It may not come as a huge surprise, but wealthy individuals based in the Asia-Pacific region -- with the notable exception of those in Japan -- are significantly more positive about the economic and investment outlook than those in, say, Europe or the US.
That is the conclusion of a Barclays Wealth survey, The Changing Wealth of Nations, which polled 2,000 HNWIs globally from February to March, of which 500 are based in the Asia-Pacific region.
Wealthy individuals based in emerging markets -- and particularly Asia-Pacific -- are much more optimistic about global economic prospects than those in the developed economies. Almost half (46.1%) of Asia-Pacific respondents feel the global economy will be stable, albeit with limited growth, over the next few years. That compares with 35.7% of global respondents.
Hong Kong and Singapore are particularly positive, both recording 57.8% of respondents taking this view.

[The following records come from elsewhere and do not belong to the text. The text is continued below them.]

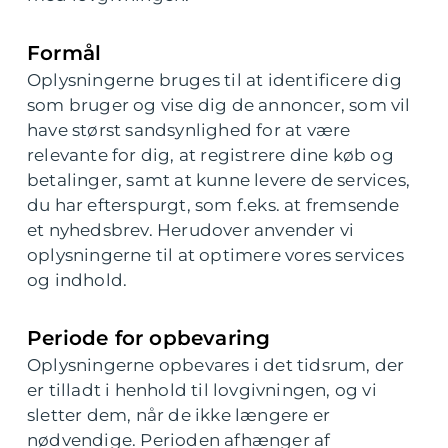
Formål
Oplysningerne bruges til at identificere dig
som bruger og vise dig de annoncer, som vil
have størst sandsynlighed for at være
relevante for dig, at registrere dine køb og
betalinger, samt at kunne levere de services,
du har efterspurgt, som f.eks. at fremsende
et nyhedsbrev. Herudover anvender vi
oplysningerne til at optimere vores services
og indhold.
Periode for opbevaring
Oplysningerne opbevares i det tidsrum, der
er tilladt i henhold til lovgivningen, og vi
sletter dem, når de ikke længere er
nødvendige. Perioden afhænger af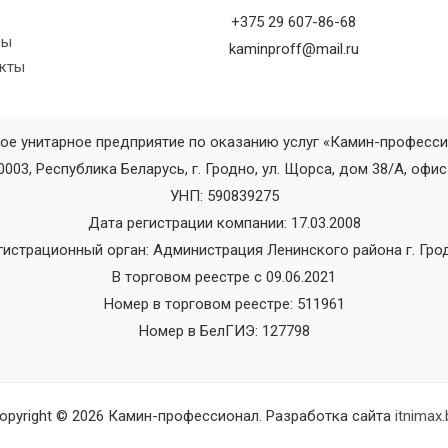
+375 29 607-86-68
вы
kaminproff@mail.ru
кты
ое унитарное предприятие по оказанию услуг «Камин-професс
0003, Республика Беларусь, г. Гродно, ул. Щорса, дом 38/А, офис
УНП: 590839275
Дата регистрации компании: 17.03.2008
гистрационный орган: Администрация Ленинского района г. Гро
В торговом реестре с 09.06.2021
Номер в торговом реестре: 511961
Номер в БелГИЭ: 127798
opyright © 2026 Камин-профессионал. Разработка сайта
itnimax.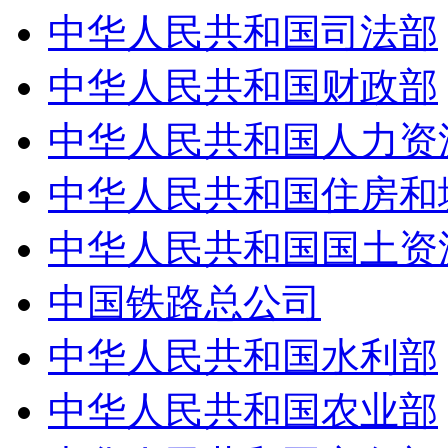
中华人民共和国司法部
中华人民共和国财政部
中华人民共和国人力资源
中华人民共和国住房和城
中华人民共和国国土资源
中国铁路总公司
中华人民共和国水利部
中华人民共和国农业部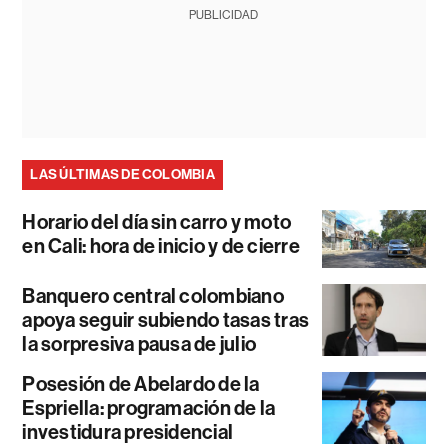
PUBLICIDAD
LAS ÚLTIMAS DE COLOMBIA
Horario del día sin carro y moto
en Cali: hora de inicio y de cierre
Banquero central colombiano
apoya seguir subiendo tasas tras
la sorpresiva pausa de julio
Posesión de Abelardo de la
Espriella: programación de la
investidura presidencial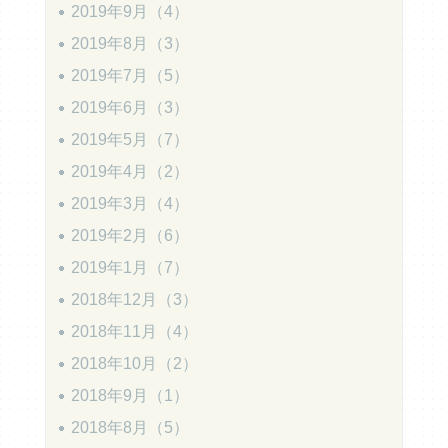
2019年9月（4）
2019年8月（3）
2019年7月（5）
2019年6月（3）
2019年5月（7）
2019年4月（2）
2019年3月（4）
2019年2月（6）
2019年1月（7）
2018年12月（3）
2018年11月（4）
2018年10月（2）
2018年9月（1）
2018年8月（5）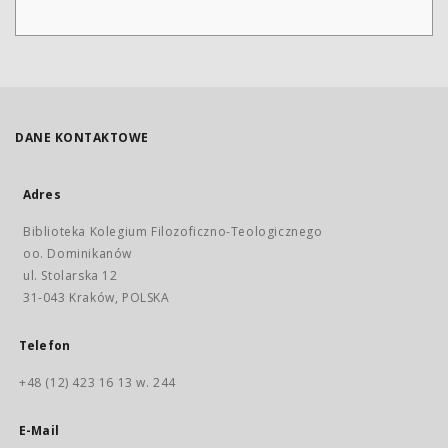
DANE KONTAKTOWE
Adres
Biblioteka Kolegium Filozoficzno-Teologicznego
oo. Dominikanów
ul. Stolarska 12
31-043 Kraków, POLSKA
Telefon
+48 (12) 423 16 13 w. 244
E-Mail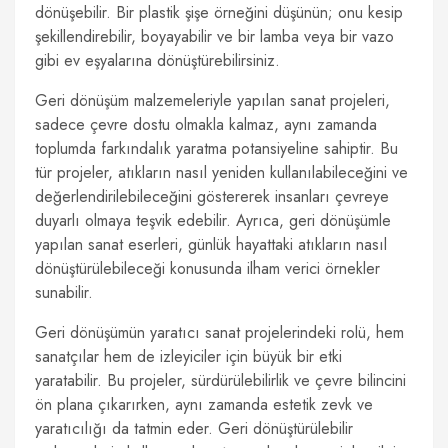
dönüşebilir. Bir plastik şişe örneğini düşünün; onu kesip
şekillendirebilir, boyayabilir ve bir lamba veya bir vazo
gibi ev eşyalarına dönüştürebilirsiniz.
Geri dönüşüm malzemeleriyle yapılan sanat projeleri,
sadece çevre dostu olmakla kalmaz, aynı zamanda
toplumda farkındalık yaratma potansiyeline sahiptir. Bu
tür projeler, atıkların nasıl yeniden kullanılabileceğini ve
değerlendirilebileceğini göstererek insanları çevreye
duyarlı olmaya teşvik edebilir. Ayrıca, geri dönüşümle
yapılan sanat eserleri, günlük hayattaki atıkların nasıl
dönüştürülebileceği konusunda ilham verici örnekler
sunabilir.
Geri dönüşümün yaratıcı sanat projelerindeki rolü, hem
sanatçılar hem de izleyiciler için büyük bir etki
yaratabilir. Bu projeler, sürdürülebilirlik ve çevre bilincini
ön plana çıkarırken, aynı zamanda estetik zevk ve
yaratıcılığı da tatmin eder. Geri dönüştürülebilir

Interestingly, Indians (15.8%) are even more downbeat in their outlook than the Japanese (19%).
"There are great divergences in opinion on what the next decade will bring for the global economy," says Manpreet Gill, Asia strategist at Barclays Wealth. "Wealthy individuals in the US and Europe are notably more pessimistic than their peers in Asia, Latin America, South Africa and the Middle East, as well as the majority of professional economists [in those markets]."
Further divergence of opinion is also reflected in attitudes towards HNWIs' opinions of their respective governments. Asian respondents view their governments much more positively than their counterparts in the West. Nearly 9 out of 10 (88.2%) of Singapore respondents, 71.3% of Indian respondents and 63.7% of Hong Kong respondents say they continue to trust their government.

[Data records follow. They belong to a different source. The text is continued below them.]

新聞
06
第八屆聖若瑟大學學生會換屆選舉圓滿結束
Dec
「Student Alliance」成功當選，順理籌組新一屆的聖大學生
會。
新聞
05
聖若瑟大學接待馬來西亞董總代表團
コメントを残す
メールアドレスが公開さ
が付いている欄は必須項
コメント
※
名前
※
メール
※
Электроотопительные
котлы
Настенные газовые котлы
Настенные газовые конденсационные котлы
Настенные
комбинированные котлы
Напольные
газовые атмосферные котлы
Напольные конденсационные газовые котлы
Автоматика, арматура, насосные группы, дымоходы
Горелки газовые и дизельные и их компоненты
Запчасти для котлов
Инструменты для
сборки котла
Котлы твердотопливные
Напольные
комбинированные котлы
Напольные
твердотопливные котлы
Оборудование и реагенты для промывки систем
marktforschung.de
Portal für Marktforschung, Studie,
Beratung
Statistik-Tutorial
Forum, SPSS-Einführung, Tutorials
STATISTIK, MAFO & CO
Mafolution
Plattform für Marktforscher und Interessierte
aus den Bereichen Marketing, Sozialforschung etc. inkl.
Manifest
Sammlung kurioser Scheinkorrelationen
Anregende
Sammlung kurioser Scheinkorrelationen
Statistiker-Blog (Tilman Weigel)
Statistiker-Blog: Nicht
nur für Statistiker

Only 17.4% of UK respondents and 36% of US respondents share the same view -- of course, it should be noted that this survey was conducted before the UK election took place last month.
Turning to the investment outlook, the survey focused mainly on equities and property in particular. Singaporeans are the most optimistic on property, with around 90% believing it will perform well in the coming year as an asset class. Australians, Indians and Saudi Arabians -- and most Asia-Pacific respondents generally -- are also very bullish.

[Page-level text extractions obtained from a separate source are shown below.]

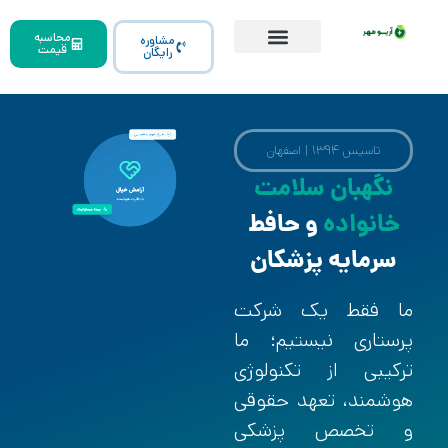
محاسبه
مشاوره
قیمت
رایگان
تاسیس ۱۳۹۴ | اصفهان
نگهبان سلامت
خانواده
و حافط
سرمایه پزشکان
ما فقط یک شرکت
پرستاری نیستیم؛ ما
ترکیبی از تکنولوژی
هوشمند، تعهد حقوقی
و تخصص پزشکی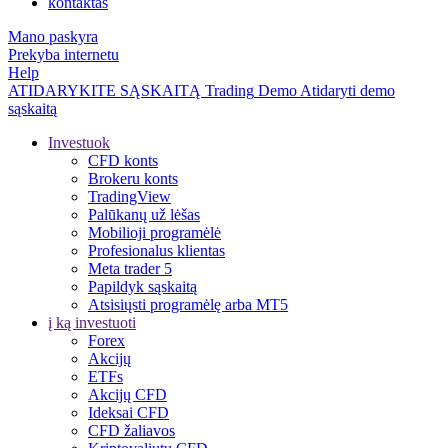
kontaktas
Mano paskyra
Prekyba internetu
Help
ATIDARYKITE SĄSKAITĄ
Trading
Demo
Atidaryti demo
sąskaitą
Investuok
CFD konts
Brokeru konts
TradingView
Palūkanų už lėšas
Mobilioji programėlė
Profesionalus klientas
Meta trader 5
Papildyk sąskaitą
Atsisiųsti programėlę arba MT5
į ką investuoti
Forex
Akcijų
ETFs
Akcijų CFD
Ideksai CFD
CFD žaliavos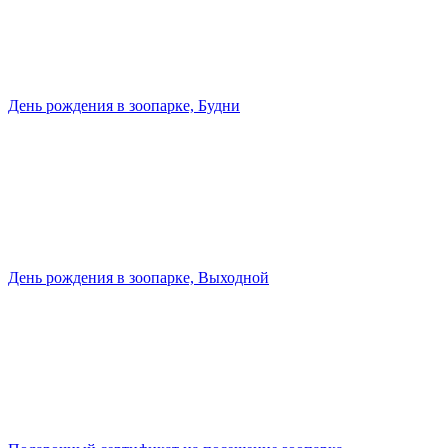
День рождения в зоопарке, Будни
День рождения в зоопарке, Выходной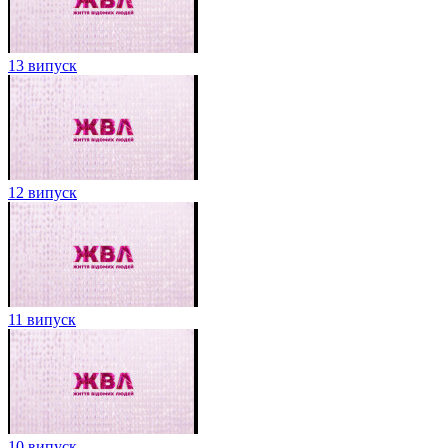
13 випуск
12 випуск
11 випуск
10 випуск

Japan is one clear exception -- only 15% of respondents there believe property will perform quite well or very well in the next 12 months, while around 70% say it will perform quite poorly or very poorly. Only those surveyed in Ireland, Spain and the UAE are more pessimistic.
Globally, half of respondents say property will perform quite or very well over the next year. Their outlook becomes more positive when they are asked how property will perform in the next five years, with 66% answering quite well or very well. That's largely down to a far more bullish response from European countries in respect of the longer-time horizon.
It's a similar story for equities, with Spain, Japan and the UAE the most pessimistic over how the asset class will perform in the coming year. The most upbeat are Australia, India, Latin America, Singapore, South Africa and Switzerland.
However, HNWIs globally have a far more positive outlook for equities over five years, with 66% saying they will perform quite well or very well in that time span, as against 47% that say the same about the asset class over the coming 12 months.